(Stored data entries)
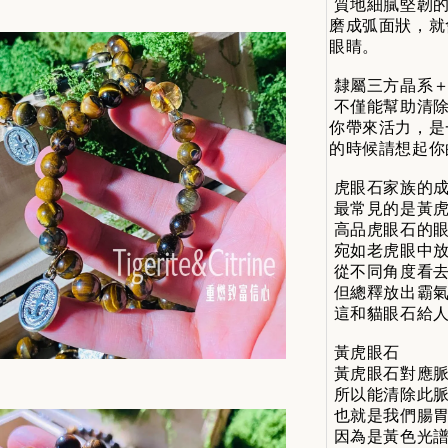
質地細膩堅韌的
磨成弧面狀，就
眼睛。
隸屬三方晶系＋
不僅能幫助清除
你帶來活力，是
的時候請想起你
虎眼石家族的成
最常見的是黃虎
高品虎眼石的眼
宛如老虎眼中放
從不同角度看去
但總釋放出霸氣
這和貓眼石給人
黃虎眼石
黃虎眼石對應脈
所以能清除此脈
也就是我們腸胃
因為是黃色光譜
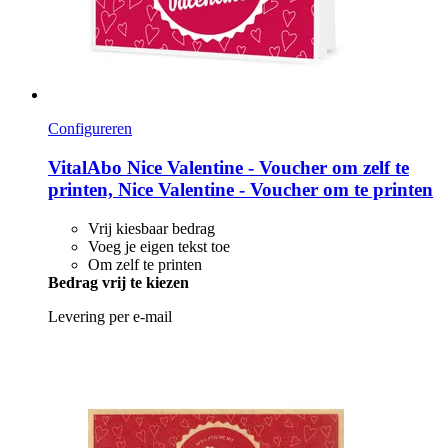
Configureren
VitalAbo
Nice Valentine -​ Voucher om zelf te
printen, Nice Valentine -​ Voucher om te printen
Vrij kiesbaar bedrag
Voeg je eigen tekst toe
Om zelf te printen
Bedrag vrij te kiezen
Levering per e-mail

Activity. Give the records again exactly, pictures left out.

Solution to the problem.
質地細膩堅韌的
磨成弧面狀，就
眼睛。
隸屬三方晶系＋
不僅能幫助清除
你帶來活力，是
的時候請想起你
虎眼石家族的成
最常見的是黃虎
高品虎眼石的眼
宛如老虎眼中放
從不同角度看去
但總釋放出霸氣
這和貓眼石給人
黃虎眼石
黃虎眼石對應脈
所以能清除此脈
也就是我們腸胃
因為是黃色光譜
Configureren
VitalAbo
Nice Valentine -​ Voucher om zelf te
printen, Nice Valentine -​ Voucher om te printen
Vrij kiesbaar bedrag
Voeg je eigen tekst toe
Om zelf te printen
Bedrag vrij te kiezen
Levering per e-mail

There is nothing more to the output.